**TASK PROMPT**
Copy word for word the lines of the records below, beginning at the one with "con programmi sofisticati" and finishing at the one with "な？ と考えたときに、真っ先に思い浮かんだのがト", ends included, but none of the pictures.

**DATA EXTRACTS**

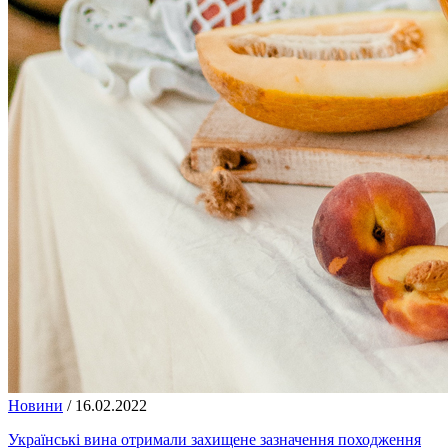
Новини
/
16.02.2022
Українські вина отримали захищене зазначення походження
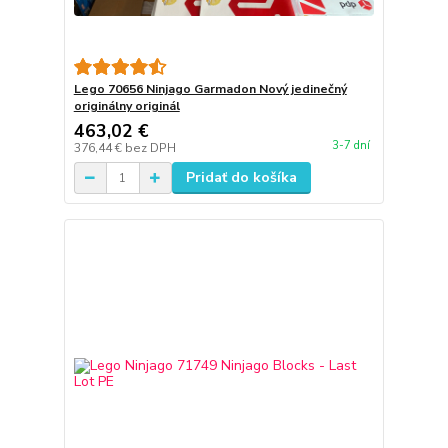
Lego 70656 Ninjago Garmadon Nový jedinečný
originálny originál
463,02 €
3-7 dní
376,44 €
bez DPH
Pridať do košíka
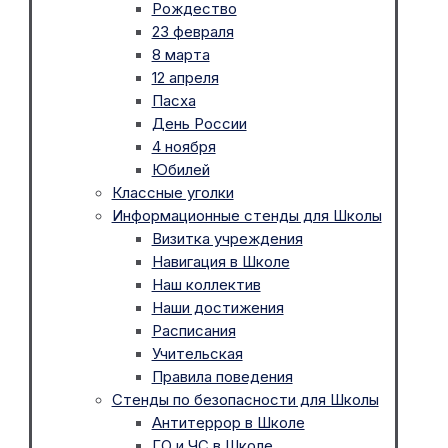
Рождество
23 февраля
8 марта
12 апреля
Пасха
День России
4 ноября
Юбилей
Классные уголки
Информационные стенды для Школы
Визитка учреждения
Навигация в Школе
Наш коллектив
Наши достижения
Расписания
Учительская
Правила поведения
Стенды по безопасности для Школы
Антитеррор в Школе
ГО и ЧС в Школе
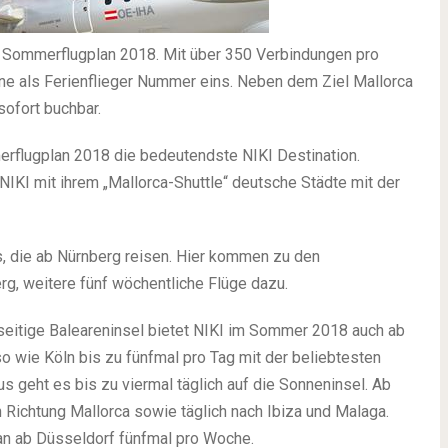
im Sommerflugplan 2018. Mit über 350 Verbindungen pro
ine als Ferienflieger Nummer eins. Neben dem Ziel Mallorca
sofort buchbar.
erflugplan 2018 die bedeutendste NIKI Destination.
IKI mit ihrem „Mallorca-Shuttle“ deutsche Städte mit der
s, die ab Nürnberg reisen. Hier kommen zu den
, weitere fünf wöchentliche Flüge dazu.
lseitige Baleareninsel bietet NIKI im Sommer 2018 auch ab
o wie Köln bis zu fünfmal pro Tag mit der beliebtesten
us geht es bis zu viermal täglich auf die Sonneninsel. Ab
h Richtung Mallorca sowie täglich nach Ibiza und Malaga.
an ab Düsseldorf fünfmal pro Woche.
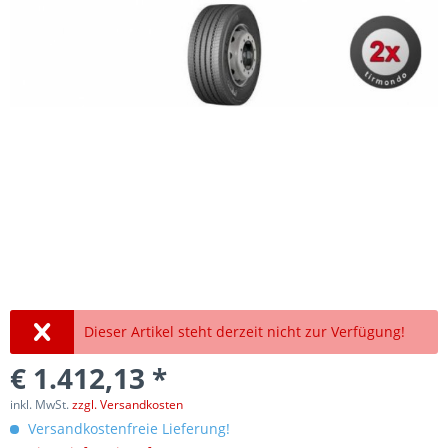
Dieser Artikel steht derzeit nicht zur Verfügung!
€ 1.412,13 *
inkl. MwSt.
zzgl. Versandkosten
Versandkostenfreie Lieferung!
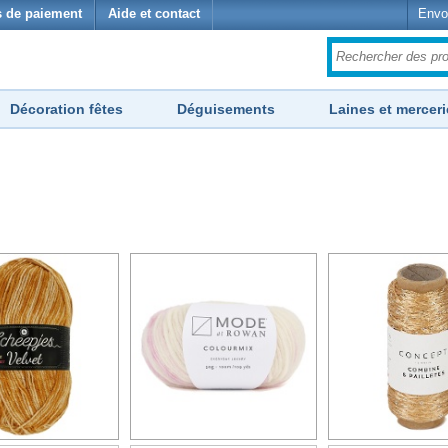
 de paiement
Aide et contact
Envo
Décoration fêtes
Déguisements
Laines et merceri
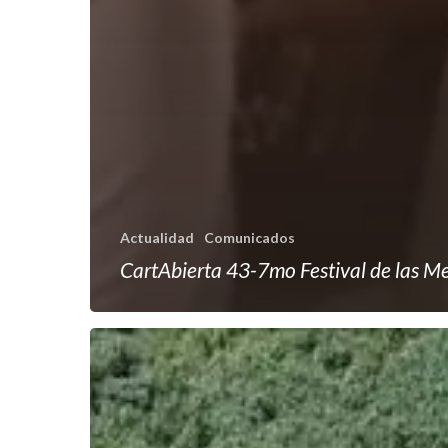
Actualidad
Comunicados
CartAbierta 43-7mo Festival de las M
Crisis
humanitaria
cuenca
del
rio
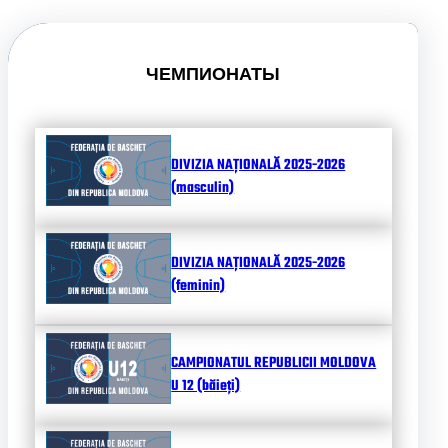
ЧЕМПИОНАТЫ
DIVIZIA NAȚIONALĂ 2025-2026
(masculin)
DIVIZIA NAȚIONALĂ 2025-2026
(feminin)
CAMPIONATUL REPUBLICII MOLDOVA
U 12 (băieți)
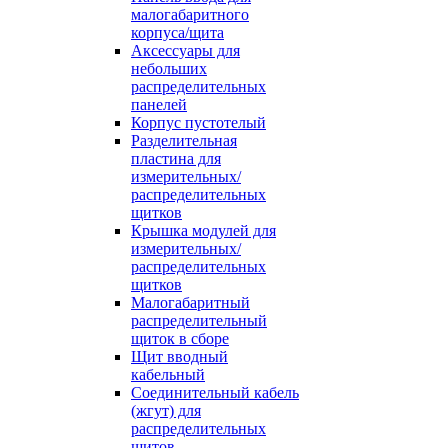
малогабаритного
корпуса/щита
Аксессуары для
небольших
распределительных
панелей
Корпус пустотелый
Разделительная
пластина для
измерительных/
распределительных
щитков
Крышка модулей для
измерительных/
распределительных
щитков
Малогабаритный
распределительный
щиток в сборе
Щит вводный
кабельный
Соединительный кабель
(жгут) для
распределительных
щитов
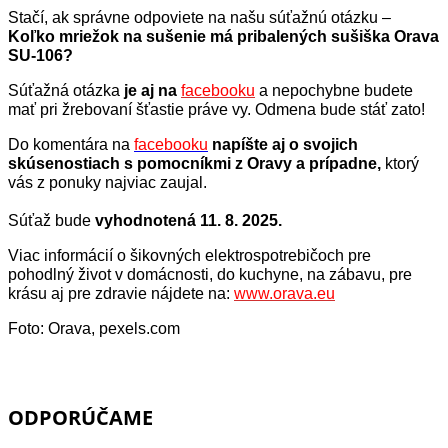
Stačí, ak správne odpoviete na našu súťažnú otázku –
Koľko mriežok na sušenie má pribalených sušiška Orava
SU-106?
Súťažná otázka
je aj na
facebooku
a nepochybne budete
mať pri žrebovaní šťastie práve vy. Odmena bude stáť zato!
Do komentára na
facebooku
napíšte aj o svojich
skúsenostiach s pomocníkmi z Oravy a prípadne,
ktorý
vás z ponuky najviac zaujal.
Súťaž bude
vyhodnotená 11. 8.
2025.
Viac informácií o šikovných elektrospotrebičoch pre
pohodlný život v domácnosti, do kuchyne, na zábavu, pre
krásu aj pre zdravie nájdete na:
www.orava.eu
Foto: Orava, pexels.com
ODPORÚČAME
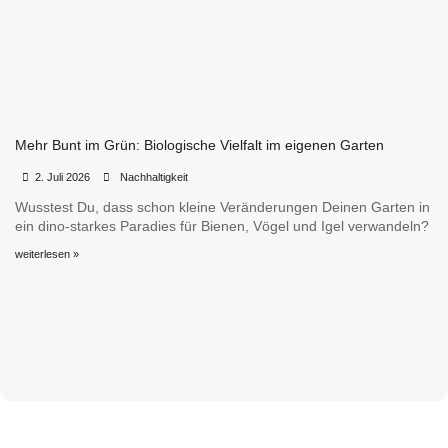
Mehr Bunt im Grün: Biologische Vielfalt im eigenen Garten
•
•
2. Juli 2026
Nachhaltigkeit
Wusstest Du, dass schon kleine Veränderungen Deinen Garten in
ein dino-starkes Paradies für Bienen, Vögel und Igel verwandeln?
weiterlesen »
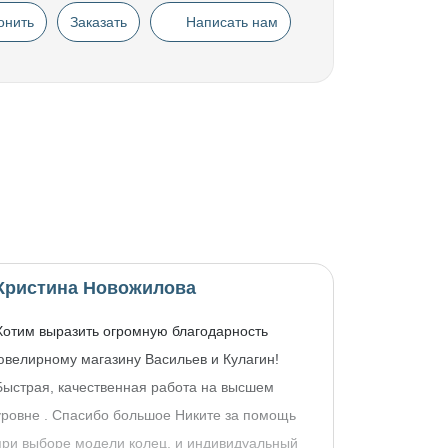
онить
Заказать
Написать нам
Кристина Новожилова
Хотим выразить огромную благодарность
ювелирному магазину Васильев и Кулагин!
Быстрая, качественная работа на высшем
уровне . Спасибо большое Никите за помощь
при выборе модели колец, и индивидуальный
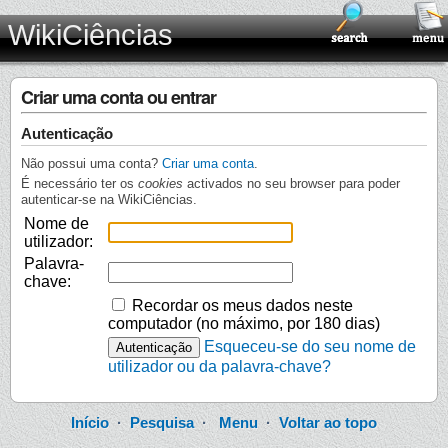
WikiCiências
Criar uma conta ou entrar
Autenticação
Não possui uma conta?
Criar uma conta
.
É necessário ter os
cookies
activados no seu browser para poder
autenticar-se na WikiCiências.
Nome de
utilizador:
Palavra-
chave:
Recordar os meus dados neste
computador (no máximo, por 180 dias)
Esqueceu-se do seu nome de
utilizador ou da palavra-chave?
Início
·
Pesquisa
·
Menu
·
Voltar ao topo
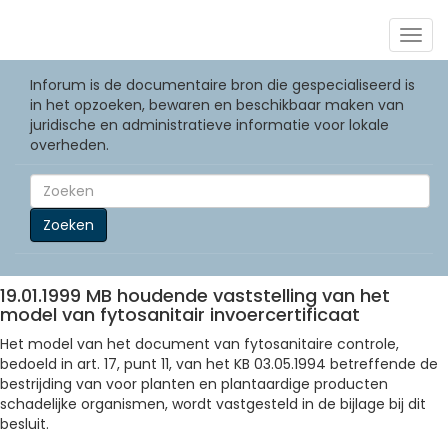
Togg
navig
Inforum is de documentaire bron die gespecialiseerd is
in het opzoeken, bewaren en beschikbaar maken van
juridische en administratieve informatie voor lokale
overheden.
Zoeken
19.01.1999 MB houdende vaststelling van het
model van fytosanitair invoercertificaat
Het model van het document van fytosanitaire controle,
bedoeld in art. 17, punt 11, van het KB 03.05.1994 betreffende de
bestrijding van voor planten en plantaardige producten
schadelijke organismen, wordt vastgesteld in de bijlage bij dit
besluit.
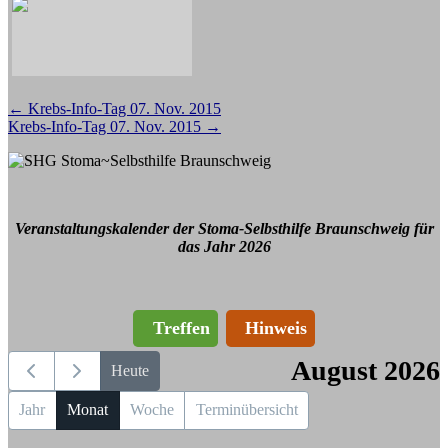
Beitragsnavigation
←
Krebs-Info-Tag 07. Nov. 2015
Krebs-Info-Tag 07. Nov. 2015
→
Veranstaltungskalender der Stoma-Selbsthilfe Braunschweig für
das Jahr 2026
Treffen
Hinweis
August 2026
Heute
Jahr
Monat
Woche
Terminübersicht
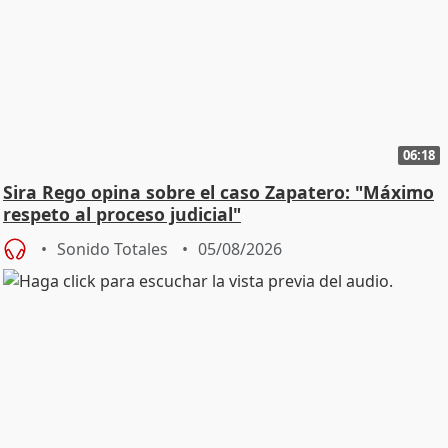
06:18
Sira Rego opina sobre el caso Zapatero: "Máximo
respeto al proceso judicial"
Sonido Totales
05/08/2026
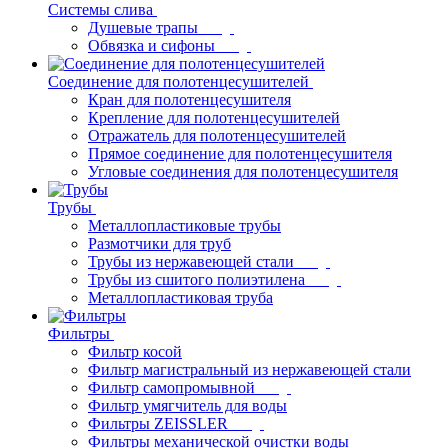
Системы слива
Душевые трапы
Обвязка и сифоны
Соединение для полотенцесушителей
Кран для полотенцесушителя
Крепление для полотенцесушителей
Отражатель для полотенцесушителей
Прямое соединение для полотенцесушителя
Угловые соединения для полотенцесушителя
Трубы
Металлопластиковые трубы
Размотчики для труб
Трубы из нержавеющей стали
Трубы из сшитого полиэтилена
Металлопластиковая труба
Фильтры
Фильтр косой
Фильтр магистральный из нержавеющей стали
Фильтр самопромывной
Фильтр умягчитель для воды
Фильтры ZEISSLER
Фильтры механической очистки воды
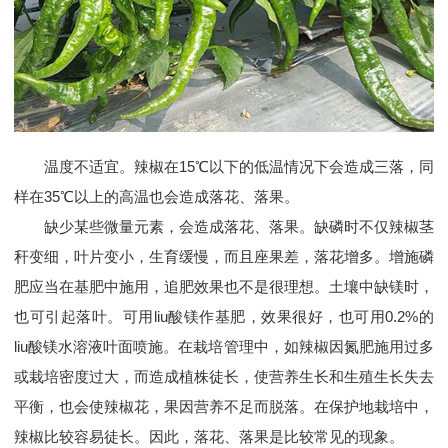
温度不适宜。辣椒在15℃以下的低温情况下会造成三落，同
样在35℃以上的高温也会造成落花、落果。
缺少某些微量元素，会造成落花、落果。缺磷时不仅辣椒茎
秆变细，叶片变小，生育缓慢，而且座果差，落花增多。增施磷
肥应当在基肥中施用，追肥效果也不是很理想。土壤中缺镁时，
也可引起落叶。可用liu酸镁作基肥，效果很好，也可用0.2%的
liu酸镁水溶液叶面喷施。在栽培管理中，如辣椒因氮肥施用过多
或栽培密度过大，而造成植株徒长，使营养生长和生殖生长失去
平衡，也会使辣椒花，果因营养不足而脱落。在保护地栽培中，
辣椒比较容易徒长。因此，落花、落果是比较常见的现象。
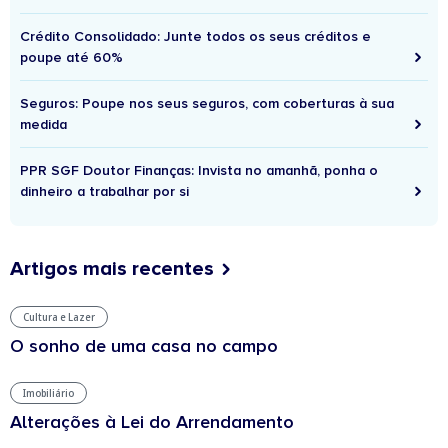
Crédito Consolidado: Junte todos os seus créditos e
poupe até 60%
Seguros: Poupe nos seus seguros, com coberturas à sua
medida
PPR SGF Doutor Finanças: Invista no amanhã, ponha o
dinheiro a trabalhar por si
Artigos mais recentes
Cultura e Lazer
O sonho de uma casa no campo
Imobiliário
Alterações à Lei do Arrendamento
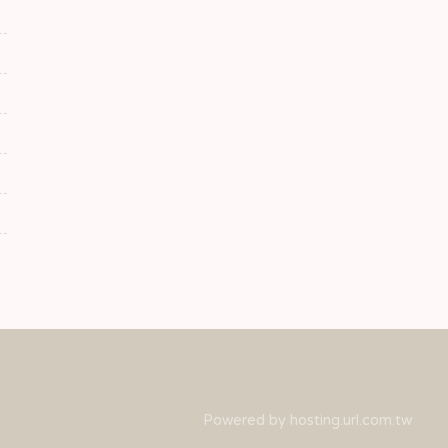
Powered by hosting.url.com.tw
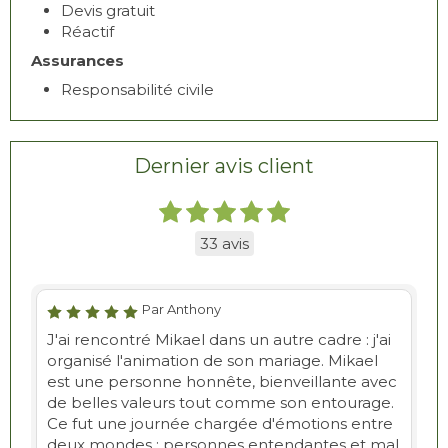
Devis gratuit
Réactif
Assurances
Responsabilité civile
Dernier avis client
33 avis
Par Anthony
J'ai rencontré Mikael dans un autre cadre : j'ai
organisé l'animation de son mariage. Mikael
est une personne honnête, bienveillante avec
de belles valeurs tout comme son entourage.
Ce fut une journée chargée d'émotions entre
deux mondes : personnes entendantes et mal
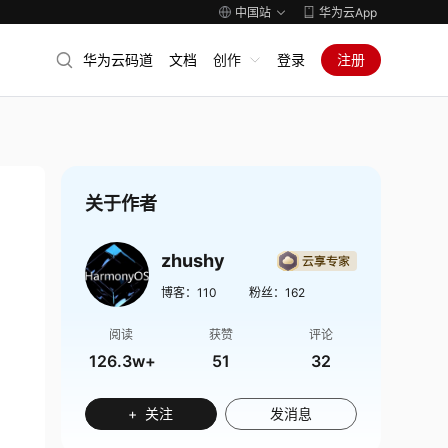
中国站
华为云App
华为云码道
文档
创作
登录
注册
关于作者
zhushy
博客：
110
粉丝：
162
阅读
获赞
评论
126.3w+
51
32
+ 关注
发消息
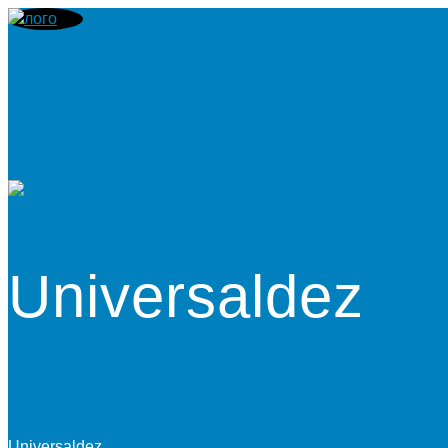
Universaldez
Universaldez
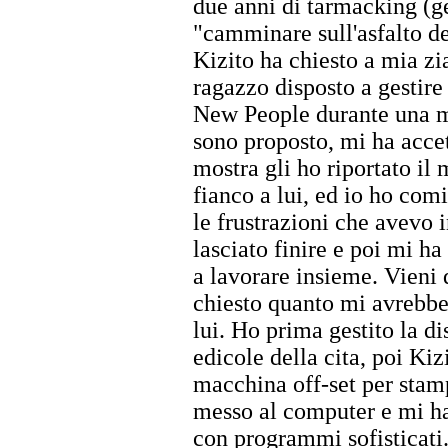
due anni di tarmacking (ge
"camminare sull'asfalto del
Kizito ha chiesto a mia zi
ragazzo disposto a gestire
New People durante una mo
sono proposto, mi ha accet
mostra gli ho riportato il 
fianco a lui, ed io ho comi
le frustrazioni che avevo i
lasciato finire e poi mi 
a lavorare insieme. Vieni 
chiesto quanto mi avrebbe
lui. Ho prima gestito la di
edicole della cita, poi Ki
macchina off-set per stam
messo al computer e mi ha
con programmi sofisticati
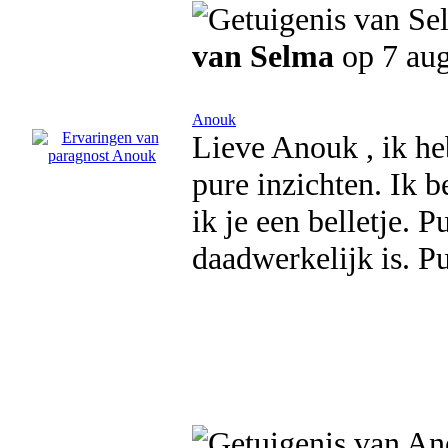
van Selma
op 7 aug
Anouk
Lieve Anouk , ik heb
pure inzichten. Ik b
ik je een belletje. 
daadwerkelijk is. P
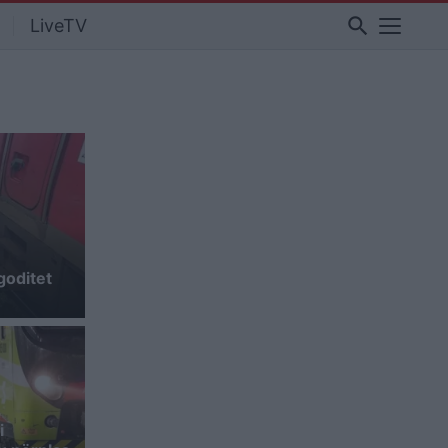
search
LiveTV
 goditet
i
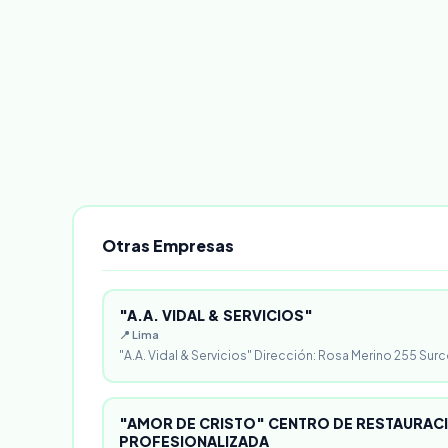
Otras Empresas
"A.A. VIDAL & SERVICIOS"
📍 Lima
"A.A. Vidal & Servicios" Dirección: Rosa Merino 255 Surc
"AMOR DE CRISTO" CENTRO DE RESTAURACI
PROFESIONALIZADA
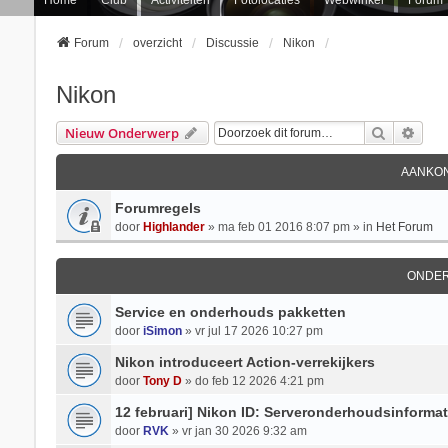
Forum
overzicht
Discussie
Nikon
Nikon
Zoek
Uitg
Nieuw Onderwerp
AANKON
Forumregels
door
Highlander
» ma feb 01 2016 8:07 pm » in
Het Forum
ONDE
Service en onderhouds pakketten
door
iSimon
» vr jul 17 2026 10:27 pm
Nikon introduceert Action-verrekijkers
door
Tony D
» do feb 12 2026 4:21 pm
12 februari] Nikon ID: Serveronderhoudsinformat
door
RVK
» vr jan 30 2026 9:32 am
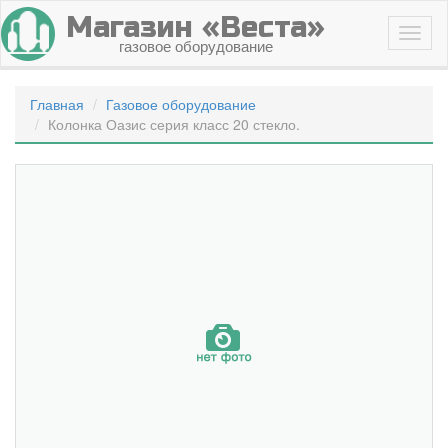
Магазин «Веста»
газовое оборудование
Главная
Газовое оборудование
Колонка Оазис серия класс 20 стекло.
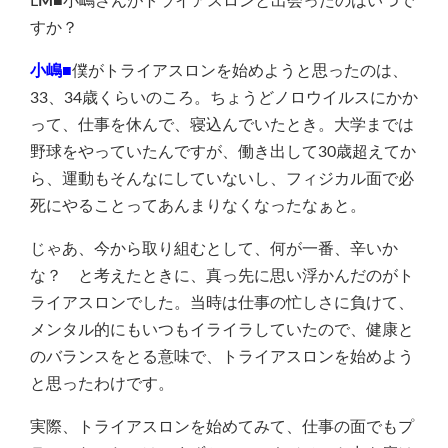
L
M■
小嶋さんがトライアスロンと出会ったのはいつで
すか？
小嶋■
僕がトライアスロンを始めようと思ったのは、
33、34歳くらいのころ。ちょうどノロウイルスにかか
って、仕事を休んで、寝込んでいたとき。大学までは
野球をやっていたんですが、働き出して30歳超えてか
ら、運動もそんなにしていないし、フィジカル面で必
死にやることってあんまりなくなったなぁと。
じゃあ、今から取り組むとして、何が一番、辛いか
な？ と考えたときに、真っ先に思い浮かんだのがト
ライアスロンでした。当時は仕事の忙しさに負けて、
メンタル的にもいつもイライラしていたので、健康と
のバランスをとる意味で、トライアスロンを始めよう
と思ったわけです。
実際、トライアスロンを始めてみて、仕事の面でもプ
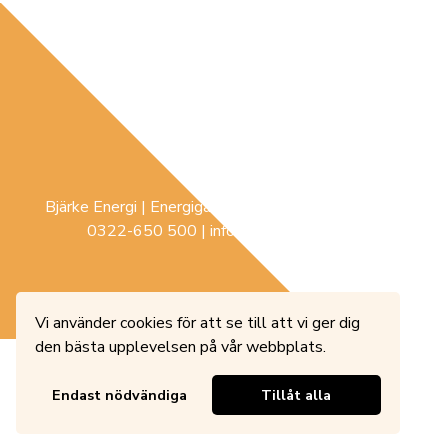
Bjärke Energi | Energigatan 3 |
441 74
Sollebrunn |
0322-650 500
|
info@bjerke-energi.se
Vi använder cookies för att se till att vi ger dig
den bästa upplevelsen på vår webbplats.
Endast nödvändiga
Tillåt alla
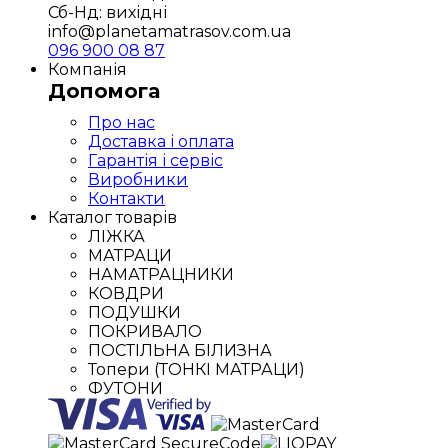
Сб-Нд: вихідні
info@planetamatrasov.com.ua
096 900 08 87
Компанія
Допомога
Про нас
Доставка і оплата
Гарантія і сервіс
Виробники
Контакти
Каталог товарів
ЛІЖКА
МАТРАЦИ
НАМАТРАЦНИКИ
КОВДРИ
ПОДУШКИ
ПОКРИВАЛО
ПОСТІЛЬНА БІЛИЗНА
Топери (ТОНКІ МАТРАЦИ)
ФУТОНИ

**RESULT OF THIS TASK**
con programmi sofisticati
van Selma
op 7 aug
Anouk
Lieve Anouk , ik heb
pure inzichten. Ik b
ik je een belletje. 
daadwerkelijk is. P
search
LiveTV
 goditet
i
Otras Empresas
"A.A. VIDAL & SERVICIOS"
📍 Lima
"A.A. Vidal & Servicios" Dirección: Rosa Merino 255 Surc
"AMOR DE CRISTO" CENTRO DE RESTAURACI
PROFESIONALIZADA
Forum
overzicht
Discussie
Nikon
Nikon
Zoek
Uitg
Nieuw Onderwerp
AANKON
Forumregels
door
Highlander
» ma feb 01 2016 8:07 pm » in
Het Forum
ONDE
Service en onderhouds pakketten
door
iSimon
» vr jul 17 2026 10:27 pm
Nikon introduceert Action-verrekijkers
door
Tony D
» do feb 12 2026 4:21 pm
12 februari] Nikon ID: Serveronderhoudsinformat
door
RVK
» vr jan 30 2026 9:32 am
Магазин «Веста»
газовое оборудование
Главная
Газовое оборудование
Колонка Оазис серия класс 20 стекло.
L
M■
小嶋さんがトライアスロンと出会ったのはいつで
すか？
小嶋■
僕がトライアスロンを始めようと思ったのは、
33、34歳くらいのころ。ちょうどノロウイルスにかか
って、仕事を休んで、寝込んでいたとき。大学までは
野球をやっていたんですが、働き出して30歳超えてか
ら、運動もそんなにしていないし、フィジカル面で必
死にやることってあんまりなくなったなぁと。
じゃあ、今から取り組むとして、何が一番、辛いか
な？ と考えたときに、真っ先に思い浮かんだのがト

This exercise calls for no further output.